People who want to receive protection of the United States have to follow a difficult procedure that includes several steps. Individuals must obtain a special referral that allows them to be considered by the officials. Additionally, they have to fill out an application and have an interview with an officer who represents the United States ("Refugees & Asylum"). Upon an approval, a person receives protection and help that include medical examination and financial support. It should be noted that the predicament described in the play implies that a certain holy connection is made between "the benefactor and the suppliant" and it is applicable during many years and generations. In the United States, however, the protection may be applied to family members, but the country leaves a right to change a decision. This difference shows a development of the system in the present.

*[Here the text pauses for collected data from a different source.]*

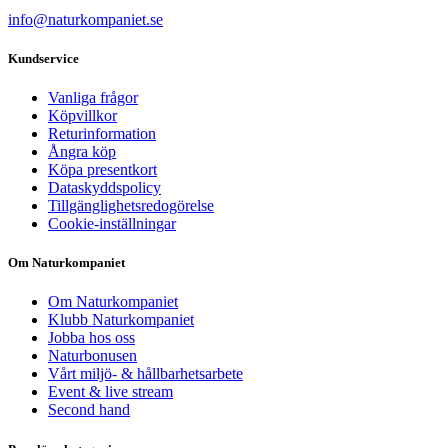
info@naturkompaniet.se
Kundservice
Vanliga frågor
Köpvillkor
Returinformation
Ångra köp
Köpa presentkort
Dataskyddspolicy
Tillgänglighetsredogörelse
Cookie-inställningar
Om Naturkompaniet
Om Naturkompaniet
Klubb Naturkompaniet
Jobba hos oss
Naturbonusen
Vårt miljö- & hållbarhetsarbete
Event & live stream
Second hand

There is a great number of people who need political and legal protection in the world. Thus, according to statistical data, approximately twenty million individuals were regarded as refugees in 2015. This is a great crisis that different countries have to address. The United States, for instance, is often asked to provide official protection due to various reasons that include religion, race, political problems, and others. It is worth mentioning that according to the U.S. Citizenship and Immigration Services, a refugee is someone who is not located in this country, "is of special humanitarian concern to the United States," proves that he or she is a victim and wants to avoid persecution. Thus, people may fear to be pressured based on religion, nationality, race, or by a social group ("Refugees & Asylum"). In case of the characters described by Aeschylus, women run to avoid becoming a part of a particular institution and a group of people who want to force their will. Therefore, the connection between drama and reality is strong and relevant.


Aeschylus is the author of the play The Suppliants that explores contemporary themes related to the notions of a political protection, refugee status, international relationships, and gender equality. The text is a vivid example of the significance that ancient Greek drama has in the present time. For example, the play helps to understand the subtleties of the process of political protection in the past and in the present. Furthermore, drama also discusses the issues of citizenship, religion, and moral bonds. Additionally, readers can relate to the story based on the current situation with refugees in the world.